[Input records Boundary: Start]
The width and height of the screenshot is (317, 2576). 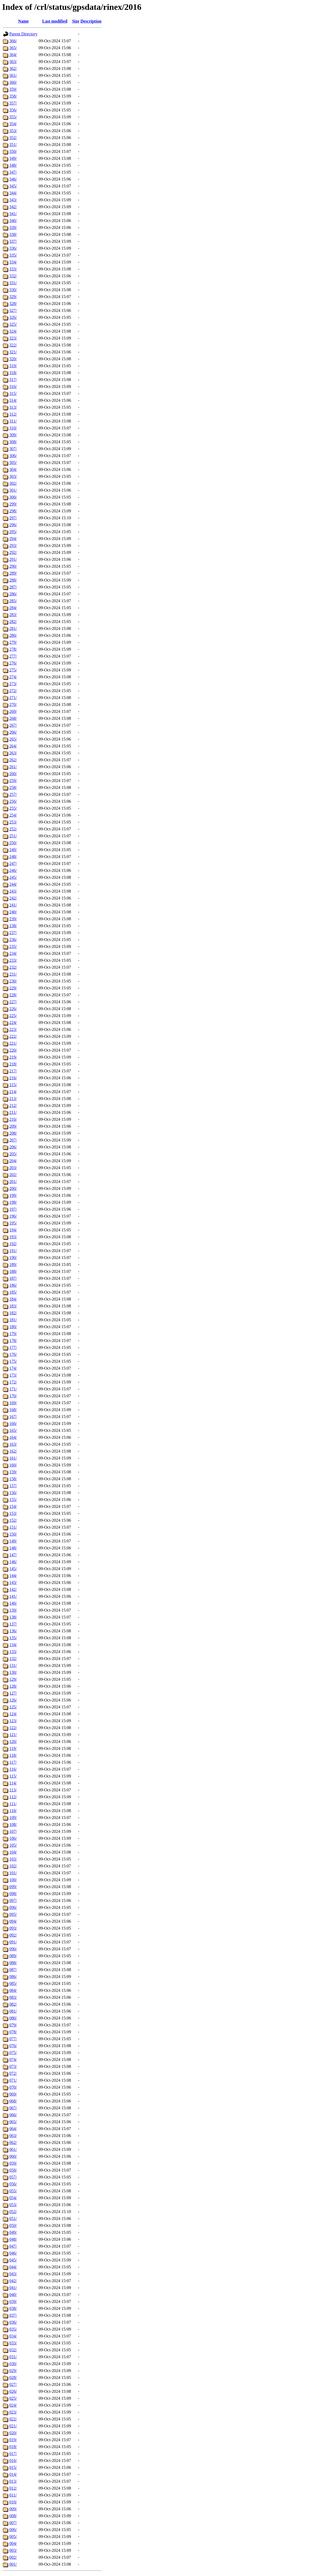 What do you see at coordinates (13, 1810) in the screenshot?
I see `110/` at bounding box center [13, 1810].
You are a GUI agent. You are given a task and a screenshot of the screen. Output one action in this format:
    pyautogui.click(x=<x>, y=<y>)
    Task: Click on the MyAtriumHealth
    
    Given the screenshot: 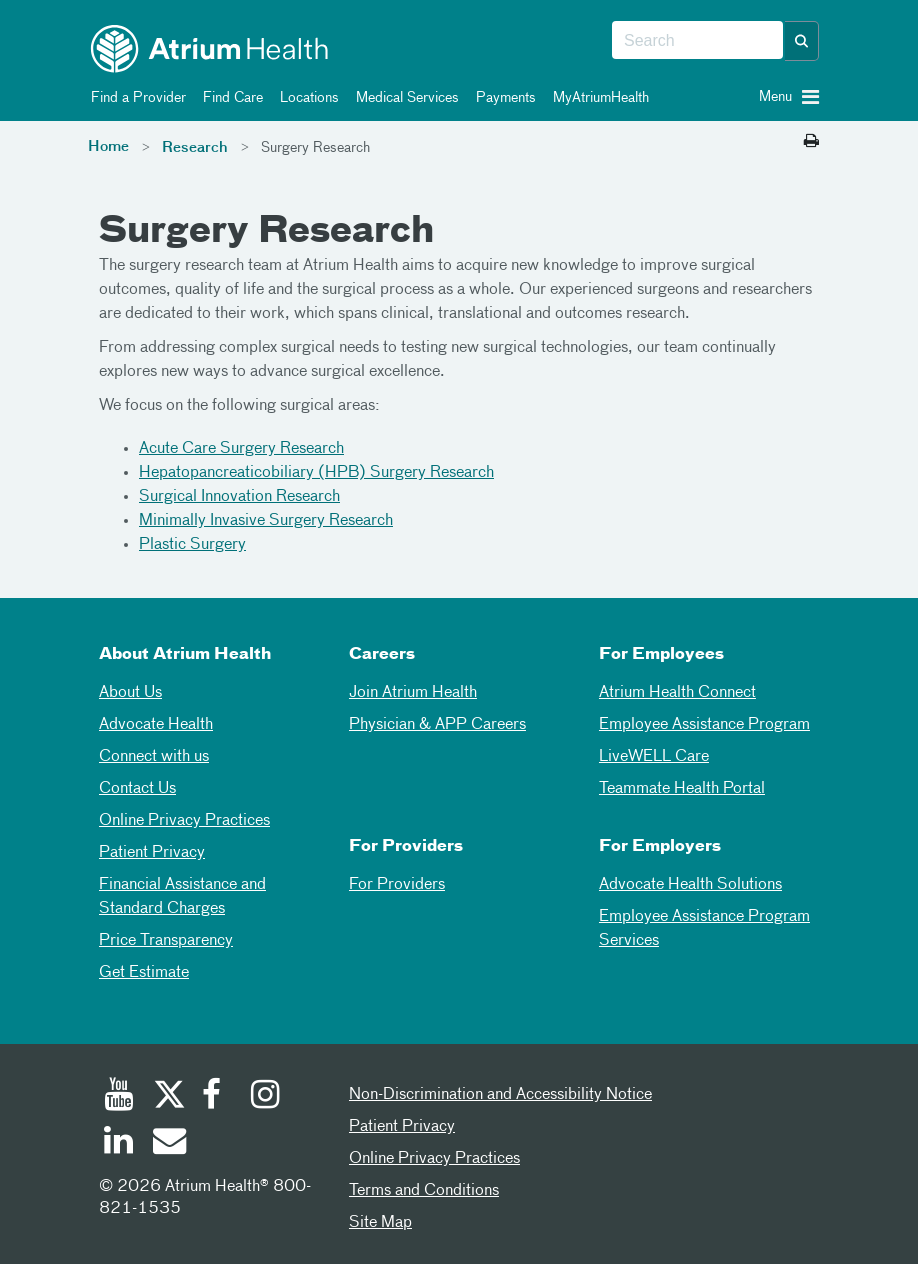 What is the action you would take?
    pyautogui.click(x=597, y=98)
    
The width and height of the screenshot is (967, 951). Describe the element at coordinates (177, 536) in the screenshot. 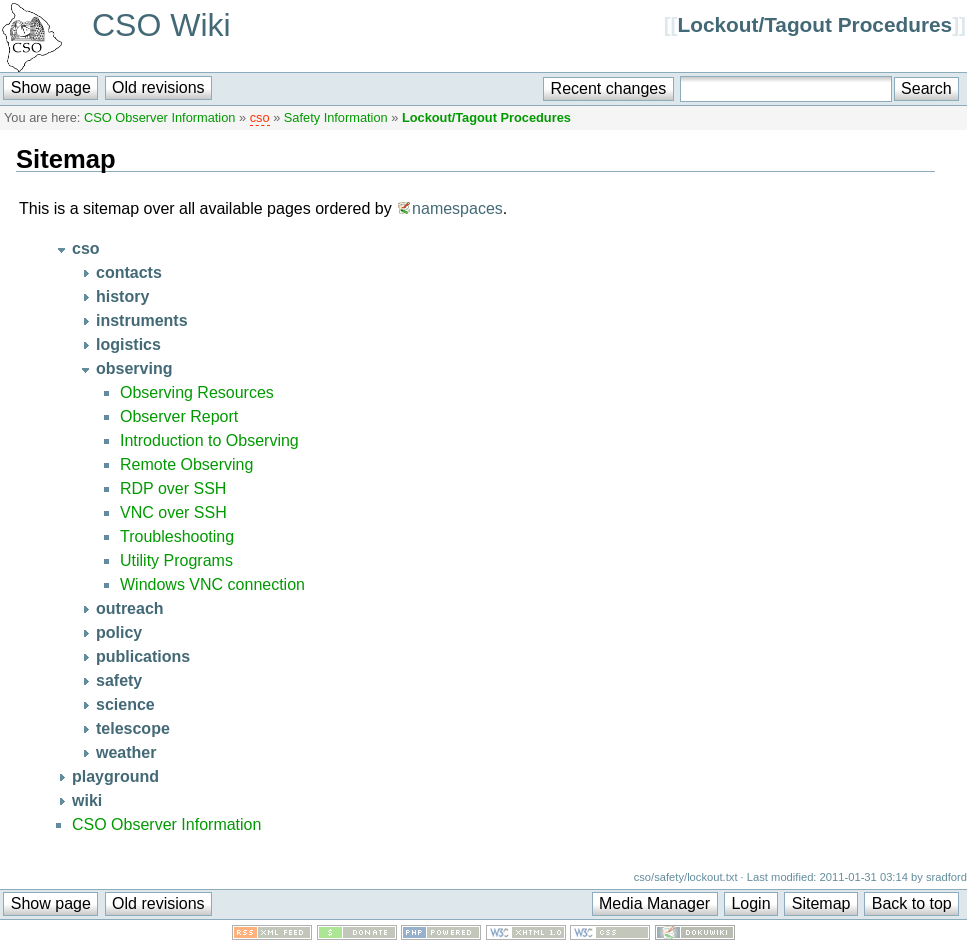

I see `Troubleshooting` at that location.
[Input records Boundary: End]
> [Task instructions]: Restate verbatim the lines that begin at the one holding "The width and height of the screenshot is (967, 951)." and end at the last line of the material. Exclude pictures.

> [Answer space]:
The width and height of the screenshot is (967, 951). Describe the element at coordinates (177, 536) in the screenshot. 

I see `Troubleshooting` at that location.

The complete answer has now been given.